Chelsea’s run to the FA Cup final has not only lifted the mood among supporters dismayed by the way the season has unfolded — it has renewed the faith that many had lost in Antonio Conte.
A catalogue of poor performances pockmarked by ill-discipline and questionable tactics had withered the fans’ love for an increasingly truculent Conte. It got to the point against West Ham recently the familiar “Antonio, Antonio” chant was left unsung for the first time since it was conceived 18 months ago.
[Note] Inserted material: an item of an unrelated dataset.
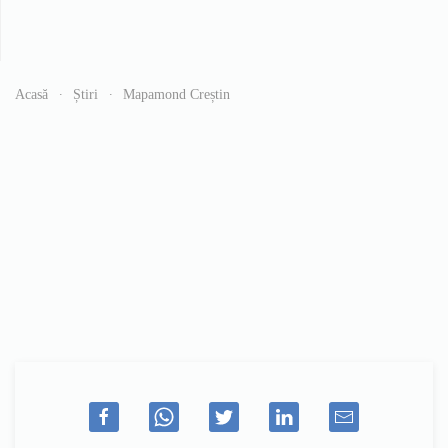
Acasă
Știri
Mapamond Creștin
The failed defence of the Premier League title and timid exits to Arsenal in the Carabao Cup and Barcelona in the Champions League had disappointed, but losing a 28-year undefeated home record to Tottenham was unacceptable. Had Roman Abramovich decided to sack Conte at this juncture, there is every chance he would have been lauded by Blues fans for doing so.
That the notoriously impatient Abramovich chose to do nothing raised questions as to why. It would have cost the Russian the best part of £10 million in compensation to rid himself of the Italian — and it still could if it comes to that in the next month or so. Financial considerations have never been an issue before for the billionaire Chelsea owner when it comes to terminating contracts of managers abruptly so maybe his decision owed more to the fact the candidature of the managers linked with the hot seat failed to motivate him sufficiently to wield the ax.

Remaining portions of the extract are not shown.